The answer must consist only of the lines from the line with "הורידו את היישום" to the line with "na tančírnu a", both included, exactly as they stand below.

START Data supplied

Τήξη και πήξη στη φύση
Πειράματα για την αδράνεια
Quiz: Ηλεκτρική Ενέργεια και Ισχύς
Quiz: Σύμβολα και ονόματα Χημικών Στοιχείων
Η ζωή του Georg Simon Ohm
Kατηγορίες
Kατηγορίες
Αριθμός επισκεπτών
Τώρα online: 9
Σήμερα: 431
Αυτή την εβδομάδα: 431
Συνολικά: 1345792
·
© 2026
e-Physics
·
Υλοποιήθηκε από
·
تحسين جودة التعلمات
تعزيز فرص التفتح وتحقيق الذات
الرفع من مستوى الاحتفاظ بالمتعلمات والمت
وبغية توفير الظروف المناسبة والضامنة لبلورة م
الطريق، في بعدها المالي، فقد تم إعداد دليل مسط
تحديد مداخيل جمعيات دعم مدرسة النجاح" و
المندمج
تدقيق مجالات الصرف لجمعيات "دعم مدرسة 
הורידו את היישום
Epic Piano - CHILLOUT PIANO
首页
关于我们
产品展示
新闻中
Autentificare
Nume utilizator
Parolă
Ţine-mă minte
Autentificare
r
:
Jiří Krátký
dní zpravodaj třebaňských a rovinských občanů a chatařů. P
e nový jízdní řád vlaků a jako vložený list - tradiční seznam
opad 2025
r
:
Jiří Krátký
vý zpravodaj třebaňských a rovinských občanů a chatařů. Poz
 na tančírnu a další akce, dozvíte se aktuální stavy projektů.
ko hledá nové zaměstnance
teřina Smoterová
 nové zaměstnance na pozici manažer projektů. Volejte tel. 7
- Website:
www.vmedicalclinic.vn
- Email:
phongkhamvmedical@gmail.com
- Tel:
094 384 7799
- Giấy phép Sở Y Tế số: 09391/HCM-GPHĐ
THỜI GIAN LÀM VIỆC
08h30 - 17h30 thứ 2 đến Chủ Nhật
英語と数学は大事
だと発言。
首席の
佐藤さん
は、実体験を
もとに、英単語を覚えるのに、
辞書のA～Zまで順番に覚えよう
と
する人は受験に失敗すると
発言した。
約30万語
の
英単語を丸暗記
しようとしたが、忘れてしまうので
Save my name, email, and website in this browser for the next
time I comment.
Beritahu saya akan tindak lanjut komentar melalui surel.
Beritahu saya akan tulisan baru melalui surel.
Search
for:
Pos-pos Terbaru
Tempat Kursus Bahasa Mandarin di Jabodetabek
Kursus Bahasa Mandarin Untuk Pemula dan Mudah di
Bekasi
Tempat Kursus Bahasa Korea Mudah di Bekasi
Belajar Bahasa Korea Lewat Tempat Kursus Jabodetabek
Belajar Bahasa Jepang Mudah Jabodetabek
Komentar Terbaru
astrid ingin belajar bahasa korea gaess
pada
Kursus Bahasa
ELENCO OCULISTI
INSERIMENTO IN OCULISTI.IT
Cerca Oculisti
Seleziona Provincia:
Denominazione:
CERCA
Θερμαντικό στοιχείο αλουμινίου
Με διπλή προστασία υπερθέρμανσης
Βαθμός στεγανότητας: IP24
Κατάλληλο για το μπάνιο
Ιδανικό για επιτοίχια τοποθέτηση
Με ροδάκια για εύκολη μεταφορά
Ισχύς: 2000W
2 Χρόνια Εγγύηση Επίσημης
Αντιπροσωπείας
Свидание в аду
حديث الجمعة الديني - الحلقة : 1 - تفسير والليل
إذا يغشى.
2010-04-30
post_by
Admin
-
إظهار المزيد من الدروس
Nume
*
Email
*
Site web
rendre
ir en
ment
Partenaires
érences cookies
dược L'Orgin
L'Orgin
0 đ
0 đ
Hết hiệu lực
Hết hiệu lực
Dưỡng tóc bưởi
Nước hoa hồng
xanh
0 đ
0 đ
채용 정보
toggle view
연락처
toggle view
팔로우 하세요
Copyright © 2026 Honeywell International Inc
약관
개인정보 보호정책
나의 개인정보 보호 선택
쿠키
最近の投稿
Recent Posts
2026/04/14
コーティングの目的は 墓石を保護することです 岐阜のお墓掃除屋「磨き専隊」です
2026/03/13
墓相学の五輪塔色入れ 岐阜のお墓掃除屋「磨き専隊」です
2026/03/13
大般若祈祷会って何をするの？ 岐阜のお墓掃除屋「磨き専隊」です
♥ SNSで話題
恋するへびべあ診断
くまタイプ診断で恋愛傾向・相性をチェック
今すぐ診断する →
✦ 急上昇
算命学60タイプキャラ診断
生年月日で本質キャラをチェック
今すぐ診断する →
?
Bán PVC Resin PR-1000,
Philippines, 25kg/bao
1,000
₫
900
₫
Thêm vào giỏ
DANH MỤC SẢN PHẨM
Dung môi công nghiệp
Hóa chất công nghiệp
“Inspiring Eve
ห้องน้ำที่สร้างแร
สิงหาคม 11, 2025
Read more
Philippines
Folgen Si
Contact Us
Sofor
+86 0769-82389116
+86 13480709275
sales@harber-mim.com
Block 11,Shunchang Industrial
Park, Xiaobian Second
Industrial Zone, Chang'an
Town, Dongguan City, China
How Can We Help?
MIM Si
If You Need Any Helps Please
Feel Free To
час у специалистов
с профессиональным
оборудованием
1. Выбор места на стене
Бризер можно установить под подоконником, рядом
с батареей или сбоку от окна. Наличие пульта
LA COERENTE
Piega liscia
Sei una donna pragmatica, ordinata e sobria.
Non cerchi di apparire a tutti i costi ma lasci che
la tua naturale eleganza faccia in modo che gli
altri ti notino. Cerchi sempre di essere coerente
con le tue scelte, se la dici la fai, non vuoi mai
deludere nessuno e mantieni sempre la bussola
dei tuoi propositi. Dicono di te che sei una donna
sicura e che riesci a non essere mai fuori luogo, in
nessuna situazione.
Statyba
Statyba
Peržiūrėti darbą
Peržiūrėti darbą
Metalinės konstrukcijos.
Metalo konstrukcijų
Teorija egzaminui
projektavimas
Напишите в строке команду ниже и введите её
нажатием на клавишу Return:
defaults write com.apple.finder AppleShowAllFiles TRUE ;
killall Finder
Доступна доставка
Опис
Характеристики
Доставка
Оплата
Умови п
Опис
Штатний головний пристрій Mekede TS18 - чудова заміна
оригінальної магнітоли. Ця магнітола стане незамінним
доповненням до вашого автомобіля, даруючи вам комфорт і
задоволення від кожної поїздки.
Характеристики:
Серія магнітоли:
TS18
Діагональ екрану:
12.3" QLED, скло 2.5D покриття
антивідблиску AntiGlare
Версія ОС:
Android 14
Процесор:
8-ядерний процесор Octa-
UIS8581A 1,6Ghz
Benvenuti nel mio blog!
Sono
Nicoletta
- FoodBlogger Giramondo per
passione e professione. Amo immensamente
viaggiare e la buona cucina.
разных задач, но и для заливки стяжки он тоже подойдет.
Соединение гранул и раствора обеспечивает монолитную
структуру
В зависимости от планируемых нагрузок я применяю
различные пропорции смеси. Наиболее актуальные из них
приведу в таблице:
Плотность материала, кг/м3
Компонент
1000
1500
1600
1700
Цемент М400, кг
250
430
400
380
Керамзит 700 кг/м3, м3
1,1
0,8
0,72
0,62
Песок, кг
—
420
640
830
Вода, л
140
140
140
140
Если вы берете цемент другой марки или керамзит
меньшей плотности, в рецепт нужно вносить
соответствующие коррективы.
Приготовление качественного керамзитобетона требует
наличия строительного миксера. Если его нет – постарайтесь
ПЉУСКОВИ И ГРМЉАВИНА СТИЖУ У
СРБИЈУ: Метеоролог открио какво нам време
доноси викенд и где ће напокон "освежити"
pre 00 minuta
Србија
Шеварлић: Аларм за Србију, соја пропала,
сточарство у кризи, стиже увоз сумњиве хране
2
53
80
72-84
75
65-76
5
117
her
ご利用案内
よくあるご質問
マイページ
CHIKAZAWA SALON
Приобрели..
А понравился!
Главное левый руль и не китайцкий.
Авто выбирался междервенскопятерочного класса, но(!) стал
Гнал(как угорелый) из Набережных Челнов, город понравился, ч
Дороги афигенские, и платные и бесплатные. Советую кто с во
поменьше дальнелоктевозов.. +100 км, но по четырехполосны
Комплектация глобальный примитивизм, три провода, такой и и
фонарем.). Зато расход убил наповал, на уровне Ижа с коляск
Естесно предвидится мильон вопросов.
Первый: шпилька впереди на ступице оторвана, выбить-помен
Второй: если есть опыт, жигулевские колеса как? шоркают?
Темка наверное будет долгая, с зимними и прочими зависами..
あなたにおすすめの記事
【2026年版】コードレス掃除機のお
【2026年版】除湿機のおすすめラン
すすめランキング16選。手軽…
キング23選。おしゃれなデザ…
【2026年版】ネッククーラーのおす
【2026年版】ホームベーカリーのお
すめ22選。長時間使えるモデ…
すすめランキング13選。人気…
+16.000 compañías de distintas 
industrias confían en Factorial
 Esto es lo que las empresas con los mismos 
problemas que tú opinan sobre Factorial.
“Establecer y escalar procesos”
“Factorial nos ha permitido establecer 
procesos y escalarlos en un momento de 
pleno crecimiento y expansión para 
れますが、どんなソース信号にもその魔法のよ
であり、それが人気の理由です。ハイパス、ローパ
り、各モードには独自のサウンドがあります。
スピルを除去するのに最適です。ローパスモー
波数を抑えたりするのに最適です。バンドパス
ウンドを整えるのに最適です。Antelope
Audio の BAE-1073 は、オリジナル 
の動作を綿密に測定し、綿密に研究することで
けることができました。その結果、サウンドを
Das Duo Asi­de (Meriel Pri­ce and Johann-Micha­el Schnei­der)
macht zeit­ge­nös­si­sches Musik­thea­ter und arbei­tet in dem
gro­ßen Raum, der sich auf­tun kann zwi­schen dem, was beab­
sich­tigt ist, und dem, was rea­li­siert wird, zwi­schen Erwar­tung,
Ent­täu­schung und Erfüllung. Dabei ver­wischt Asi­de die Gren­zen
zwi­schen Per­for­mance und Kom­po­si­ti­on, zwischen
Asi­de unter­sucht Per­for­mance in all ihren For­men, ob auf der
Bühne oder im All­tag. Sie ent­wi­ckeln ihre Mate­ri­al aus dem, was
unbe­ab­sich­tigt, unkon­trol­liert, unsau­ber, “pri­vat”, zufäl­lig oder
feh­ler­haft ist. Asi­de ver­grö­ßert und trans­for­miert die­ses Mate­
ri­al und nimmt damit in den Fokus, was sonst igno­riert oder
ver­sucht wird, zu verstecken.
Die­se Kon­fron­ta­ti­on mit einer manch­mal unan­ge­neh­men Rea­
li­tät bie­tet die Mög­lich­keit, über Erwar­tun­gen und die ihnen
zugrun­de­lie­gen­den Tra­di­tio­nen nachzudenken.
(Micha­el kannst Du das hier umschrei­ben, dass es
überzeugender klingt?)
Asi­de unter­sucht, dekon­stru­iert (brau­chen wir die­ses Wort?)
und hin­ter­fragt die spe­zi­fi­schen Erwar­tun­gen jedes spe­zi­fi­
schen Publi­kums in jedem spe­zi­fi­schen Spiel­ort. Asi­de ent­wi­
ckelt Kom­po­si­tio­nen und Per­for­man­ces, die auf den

END Data supplied

» Solution for this exercise
הורידו את היישום
Epic Piano - CHILLOUT PIANO
首页
关于我们
产品展示
新闻中
Autentificare
Nume utilizator
Parolă
Ţine-mă minte
Autentificare
r
:
Jiří Krátký
dní zpravodaj třebaňských a rovinských občanů a chatařů. P
e nový jízdní řád vlaků a jako vložený list - tradiční seznam
opad 2025
r
:
Jiří Krátký
vý zpravodaj třebaňských a rovinských občanů a chatařů. Poz
 na tančírnu a další akce, dozvíte se aktuální stavy projektů.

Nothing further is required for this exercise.